Where in the data does the word "When" appear? Find those lines and copy them.

PROVIDED DATA Block Start

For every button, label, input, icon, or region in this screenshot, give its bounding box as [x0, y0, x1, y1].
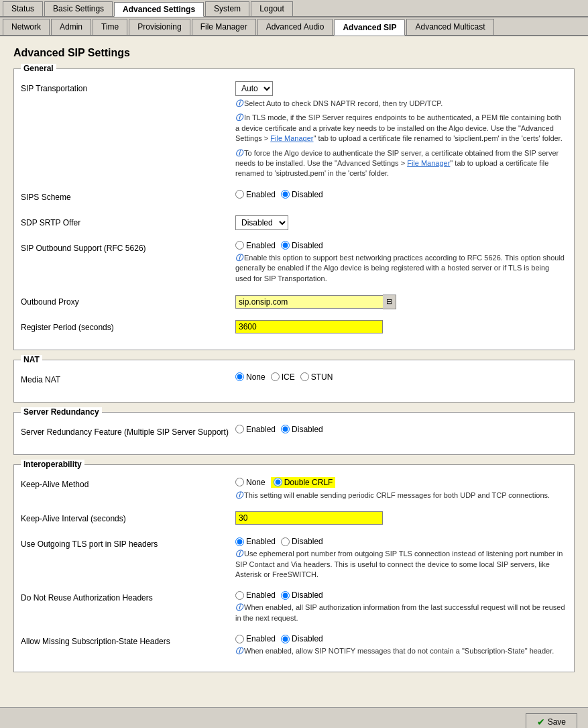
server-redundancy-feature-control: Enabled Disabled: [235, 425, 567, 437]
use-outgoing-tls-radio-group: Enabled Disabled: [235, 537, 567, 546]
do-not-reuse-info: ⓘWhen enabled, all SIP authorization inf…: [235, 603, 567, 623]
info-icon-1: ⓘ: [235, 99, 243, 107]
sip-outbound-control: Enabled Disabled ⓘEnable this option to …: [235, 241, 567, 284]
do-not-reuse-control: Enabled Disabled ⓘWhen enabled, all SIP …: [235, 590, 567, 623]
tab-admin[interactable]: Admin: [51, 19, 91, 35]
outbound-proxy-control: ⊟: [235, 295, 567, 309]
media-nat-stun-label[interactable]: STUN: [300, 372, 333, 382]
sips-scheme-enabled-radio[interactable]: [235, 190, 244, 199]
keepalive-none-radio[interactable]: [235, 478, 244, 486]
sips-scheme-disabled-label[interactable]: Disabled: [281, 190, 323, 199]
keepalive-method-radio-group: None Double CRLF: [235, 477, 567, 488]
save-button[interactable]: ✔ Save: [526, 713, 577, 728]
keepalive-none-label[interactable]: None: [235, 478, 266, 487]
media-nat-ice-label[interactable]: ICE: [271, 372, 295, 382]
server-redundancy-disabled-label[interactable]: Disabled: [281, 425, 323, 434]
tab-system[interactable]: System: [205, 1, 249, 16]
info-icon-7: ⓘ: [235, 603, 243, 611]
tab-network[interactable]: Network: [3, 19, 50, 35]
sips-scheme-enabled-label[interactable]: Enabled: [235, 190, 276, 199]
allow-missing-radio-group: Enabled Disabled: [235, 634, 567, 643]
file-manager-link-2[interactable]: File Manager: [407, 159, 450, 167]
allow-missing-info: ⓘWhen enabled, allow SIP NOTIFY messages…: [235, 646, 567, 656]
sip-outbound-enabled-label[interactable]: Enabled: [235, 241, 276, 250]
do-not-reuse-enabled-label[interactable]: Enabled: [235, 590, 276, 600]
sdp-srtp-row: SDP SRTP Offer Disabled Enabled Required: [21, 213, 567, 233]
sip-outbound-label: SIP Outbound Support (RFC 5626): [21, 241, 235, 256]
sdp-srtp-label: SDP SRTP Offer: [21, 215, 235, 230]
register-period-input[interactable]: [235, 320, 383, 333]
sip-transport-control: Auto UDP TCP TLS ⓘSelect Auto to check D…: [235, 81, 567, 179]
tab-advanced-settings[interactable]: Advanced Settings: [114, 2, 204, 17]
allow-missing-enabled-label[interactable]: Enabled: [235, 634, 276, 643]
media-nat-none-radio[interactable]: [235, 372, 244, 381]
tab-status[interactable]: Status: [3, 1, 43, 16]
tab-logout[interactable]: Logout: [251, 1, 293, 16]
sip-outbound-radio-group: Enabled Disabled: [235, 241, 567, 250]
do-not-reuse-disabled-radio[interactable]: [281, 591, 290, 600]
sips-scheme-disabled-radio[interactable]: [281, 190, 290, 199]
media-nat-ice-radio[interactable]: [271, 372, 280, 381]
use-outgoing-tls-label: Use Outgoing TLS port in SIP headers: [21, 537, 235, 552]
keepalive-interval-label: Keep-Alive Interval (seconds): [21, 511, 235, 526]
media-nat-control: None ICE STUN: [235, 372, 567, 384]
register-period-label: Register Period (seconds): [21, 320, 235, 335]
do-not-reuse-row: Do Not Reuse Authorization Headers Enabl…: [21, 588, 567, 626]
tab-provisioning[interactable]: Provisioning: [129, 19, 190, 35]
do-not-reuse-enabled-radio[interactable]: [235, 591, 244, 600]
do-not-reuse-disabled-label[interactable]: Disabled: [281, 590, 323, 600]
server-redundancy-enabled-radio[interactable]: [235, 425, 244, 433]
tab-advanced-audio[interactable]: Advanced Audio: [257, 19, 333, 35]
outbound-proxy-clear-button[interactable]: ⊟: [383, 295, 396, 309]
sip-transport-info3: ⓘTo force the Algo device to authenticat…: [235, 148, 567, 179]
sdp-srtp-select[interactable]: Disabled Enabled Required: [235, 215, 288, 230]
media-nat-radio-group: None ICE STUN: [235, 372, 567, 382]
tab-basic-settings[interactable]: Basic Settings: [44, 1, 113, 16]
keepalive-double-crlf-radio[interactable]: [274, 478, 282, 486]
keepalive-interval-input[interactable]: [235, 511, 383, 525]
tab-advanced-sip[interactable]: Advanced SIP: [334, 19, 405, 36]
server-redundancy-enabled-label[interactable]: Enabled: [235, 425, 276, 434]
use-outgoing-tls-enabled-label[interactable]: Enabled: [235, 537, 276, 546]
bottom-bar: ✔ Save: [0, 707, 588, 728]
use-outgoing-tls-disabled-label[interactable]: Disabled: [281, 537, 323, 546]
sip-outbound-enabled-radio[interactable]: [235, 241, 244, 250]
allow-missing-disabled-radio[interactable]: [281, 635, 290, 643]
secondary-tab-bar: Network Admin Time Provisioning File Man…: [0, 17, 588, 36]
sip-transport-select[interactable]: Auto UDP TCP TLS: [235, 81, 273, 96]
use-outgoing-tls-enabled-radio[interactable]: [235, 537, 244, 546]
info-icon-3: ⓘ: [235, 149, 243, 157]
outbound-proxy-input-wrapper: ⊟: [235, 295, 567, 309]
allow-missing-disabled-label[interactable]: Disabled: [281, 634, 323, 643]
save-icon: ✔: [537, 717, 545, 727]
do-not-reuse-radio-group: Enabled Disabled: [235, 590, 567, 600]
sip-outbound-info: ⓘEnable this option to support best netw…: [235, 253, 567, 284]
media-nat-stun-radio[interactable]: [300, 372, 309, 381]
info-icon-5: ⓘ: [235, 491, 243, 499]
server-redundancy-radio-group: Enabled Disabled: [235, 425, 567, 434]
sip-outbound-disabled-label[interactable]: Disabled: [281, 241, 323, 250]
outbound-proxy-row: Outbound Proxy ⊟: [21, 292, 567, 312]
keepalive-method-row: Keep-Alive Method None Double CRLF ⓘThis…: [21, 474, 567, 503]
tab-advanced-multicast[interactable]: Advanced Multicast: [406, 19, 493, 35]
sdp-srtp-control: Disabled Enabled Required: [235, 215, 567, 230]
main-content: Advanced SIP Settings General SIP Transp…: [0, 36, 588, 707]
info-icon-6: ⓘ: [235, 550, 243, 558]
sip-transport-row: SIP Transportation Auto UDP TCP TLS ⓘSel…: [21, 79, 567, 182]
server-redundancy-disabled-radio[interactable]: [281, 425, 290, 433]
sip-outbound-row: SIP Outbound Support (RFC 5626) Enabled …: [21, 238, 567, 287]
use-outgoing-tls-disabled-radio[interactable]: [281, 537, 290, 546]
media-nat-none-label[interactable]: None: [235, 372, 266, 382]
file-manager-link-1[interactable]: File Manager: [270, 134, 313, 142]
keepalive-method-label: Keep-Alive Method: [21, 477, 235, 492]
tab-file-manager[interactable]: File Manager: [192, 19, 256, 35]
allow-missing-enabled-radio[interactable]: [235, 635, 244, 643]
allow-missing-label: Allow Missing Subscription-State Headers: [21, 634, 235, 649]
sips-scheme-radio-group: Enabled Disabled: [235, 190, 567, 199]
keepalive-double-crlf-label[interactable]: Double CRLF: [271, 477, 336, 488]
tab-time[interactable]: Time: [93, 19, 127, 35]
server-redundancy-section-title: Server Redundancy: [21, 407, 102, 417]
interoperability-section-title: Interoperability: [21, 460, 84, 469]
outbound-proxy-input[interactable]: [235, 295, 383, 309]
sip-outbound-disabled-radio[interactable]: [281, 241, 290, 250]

PROVIDED DATA Block End

■ **COMPLETED EXERCISE**
do-not-reuse-info: ⓘWhen enabled, all SIP authorization inf…: [235, 603, 567, 623]
do-not-reuse-control: Enabled Disabled ⓘWhen enabled, all SIP …: [235, 590, 567, 623]
allow-missing-info: ⓘWhen enabled, allow SIP NOTIFY messages…: [235, 646, 567, 656]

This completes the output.